= Beginning of Section =
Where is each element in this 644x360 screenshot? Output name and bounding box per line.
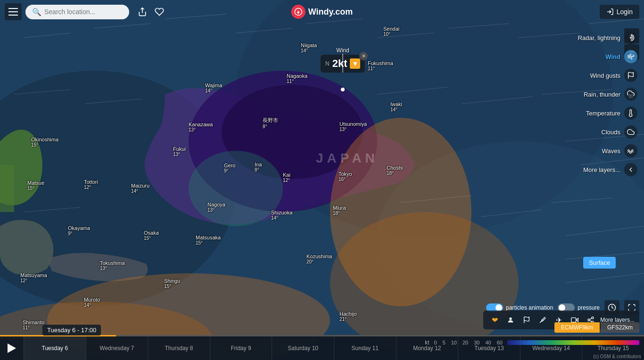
speed-unit: kt [425, 339, 429, 346]
wind-speed: 2kt [332, 57, 347, 70]
login-button[interactable]: Login [600, 5, 639, 19]
logo: Windy.com [291, 5, 353, 19]
timeline-day[interactable]: Wednesday 7 [86, 336, 148, 360]
layer-waves[interactable]: Waves [554, 141, 639, 160]
more-layers-icon [624, 163, 637, 176]
model-ecmwf-button[interactable]: ECMWF9km [554, 322, 600, 333]
layer-wind-label: Wind [605, 53, 620, 60]
timeline-day[interactable]: Sunday 11 [334, 336, 396, 360]
svg-point-10 [189, 151, 283, 226]
more-layers-label: More layers... [583, 166, 620, 173]
play-icon [8, 344, 16, 353]
share-button[interactable] [134, 3, 151, 20]
svg-point-7 [330, 212, 519, 353]
more-layers-item[interactable]: More layers... [554, 160, 639, 179]
speed-30: 30 [474, 340, 479, 345]
wind-direction: N [325, 60, 330, 67]
play-button[interactable] [0, 336, 24, 360]
timeline-day[interactable]: Friday 9 [210, 336, 272, 360]
speed-labels: 0 5 10 20 30 40 60 [434, 340, 503, 345]
layer-rain[interactable]: Rain, thunder [554, 85, 639, 104]
wind-line [343, 54, 343, 73]
layer-wind-gusts-icon [624, 69, 637, 82]
layer-wind[interactable]: Wind [554, 47, 639, 66]
layer-waves-icon [624, 144, 637, 157]
wind-dropdown-button[interactable]: ▼ [350, 58, 360, 69]
layers-panel: Radar, lightning Wind Wind gusts Rain, t… [550, 24, 644, 184]
logo-text: Windy.com [308, 7, 353, 17]
svg-marker-48 [576, 319, 578, 322]
speed-60: 60 [497, 340, 503, 345]
copyright: (c) OSM & contributors [590, 353, 644, 360]
speed-bar: kt 0 5 10 20 30 40 60 [425, 339, 639, 346]
svg-line-54 [590, 318, 592, 319]
timeline-day[interactable]: Tuesday 6 [24, 336, 86, 360]
logo-icon [291, 5, 305, 19]
wind-popup: Wind N 2kt ▼ × [321, 47, 365, 73]
pressure-label: pressure [578, 304, 600, 311]
timeline-day[interactable]: Saturday 10 [272, 336, 334, 360]
svg-text:JAPAN: JAPAN [316, 151, 379, 165]
wind-popup-box: N 2kt ▼ × [321, 55, 365, 73]
surface-button[interactable]: Surface [583, 257, 616, 269]
svg-line-53 [590, 320, 592, 322]
speed-10: 10 [451, 340, 457, 345]
layer-wind-gusts[interactable]: Wind gusts [554, 66, 639, 85]
layer-wind-gusts-label: Wind gusts [590, 72, 620, 79]
layer-temperature-label: Temperature [586, 110, 620, 117]
svg-point-37 [630, 37, 632, 39]
speed-color-bar [507, 340, 639, 345]
model-gfs-button[interactable]: GFS22km [601, 322, 639, 333]
timeline-day[interactable]: Thursday 8 [148, 336, 210, 360]
topbar: 🔍 Windy.com Login [0, 0, 644, 24]
bottom-person-icon[interactable] [504, 313, 517, 327]
layer-clouds[interactable]: Clouds [554, 123, 639, 141]
speed-0: 0 [434, 340, 437, 345]
speed-5: 5 [443, 340, 446, 345]
layer-clouds-label: Clouds [602, 129, 620, 136]
menu-button[interactable] [5, 3, 22, 20]
bottom-flag-icon[interactable] [520, 313, 533, 327]
particles-label: particles animation [506, 304, 553, 311]
layer-radar[interactable]: Radar, lightning [554, 28, 639, 47]
layer-rain-label: Rain, thunder [584, 91, 620, 98]
layer-temperature[interactable]: Temperature [554, 104, 639, 123]
pressure-toggle-knob [559, 304, 565, 311]
model-bar: ECMWF9km GFS22km [554, 322, 639, 333]
time-display: Tuesday 6 - 17:00 [42, 325, 101, 335]
search-box[interactable]: 🔍 [25, 5, 129, 19]
svg-rect-11 [0, 165, 14, 212]
svg-point-45 [510, 318, 512, 320]
search-icon: 🔍 [32, 8, 41, 16]
bottom-favorite-icon[interactable]: ❤ [488, 313, 501, 327]
layer-waves-label: Waves [602, 147, 620, 155]
layer-radar-label: Radar, lightning [578, 34, 620, 41]
particles-toggle-knob [495, 304, 502, 311]
login-label: Login [617, 8, 633, 16]
layer-temperature-icon [624, 106, 637, 120]
layer-wind-icon [624, 50, 637, 63]
svg-point-50 [592, 317, 594, 319]
speed-40: 40 [486, 340, 491, 345]
speed-20: 20 [462, 340, 468, 345]
search-input[interactable] [44, 8, 123, 16]
svg-rect-49 [571, 318, 576, 322]
bottom-ruler-icon[interactable] [536, 313, 549, 327]
layer-radar-icon [624, 31, 637, 44]
layer-clouds-icon [624, 125, 637, 139]
svg-point-51 [588, 319, 590, 321]
favorite-button[interactable] [151, 3, 168, 20]
wind-dot [341, 88, 345, 91]
layer-rain-icon [624, 88, 637, 101]
wind-popup-label: Wind [321, 47, 365, 54]
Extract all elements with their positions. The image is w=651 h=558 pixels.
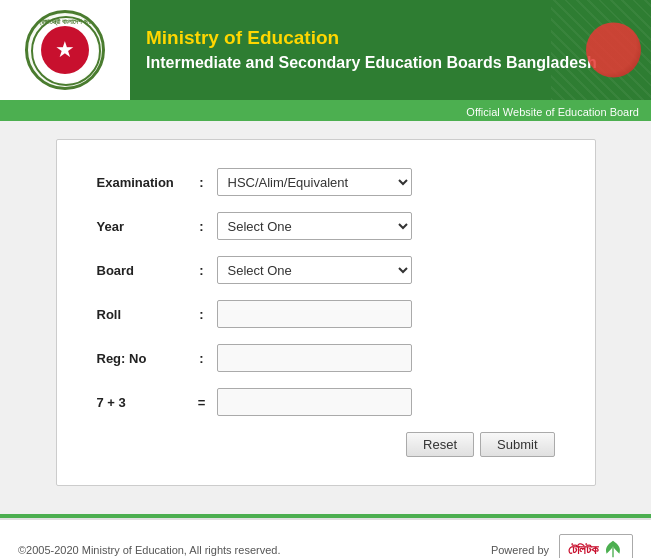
= End of Section =
▶ **EXERCISE**
Wherever the string "button" occurs in the entries, copy that whole line.

▶ **YOUR RESPONSE**
login-button[interactable]: Login [600, 5, 639, 19]
model-ecmwf-button[interactable]: ECMWF9km [554, 322, 600, 333]
share-button[interactable] [134, 3, 151, 20]
play-button[interactable] [0, 336, 24, 360]
wind-dropdown-button[interactable]: ▼ [350, 58, 360, 69]
surface-button[interactable]: Surface [583, 257, 616, 269]
model-gfs-button[interactable]: GFS22km [601, 322, 639, 333]
menu-button[interactable] [5, 3, 22, 20]
favorite-button[interactable] [151, 3, 168, 20]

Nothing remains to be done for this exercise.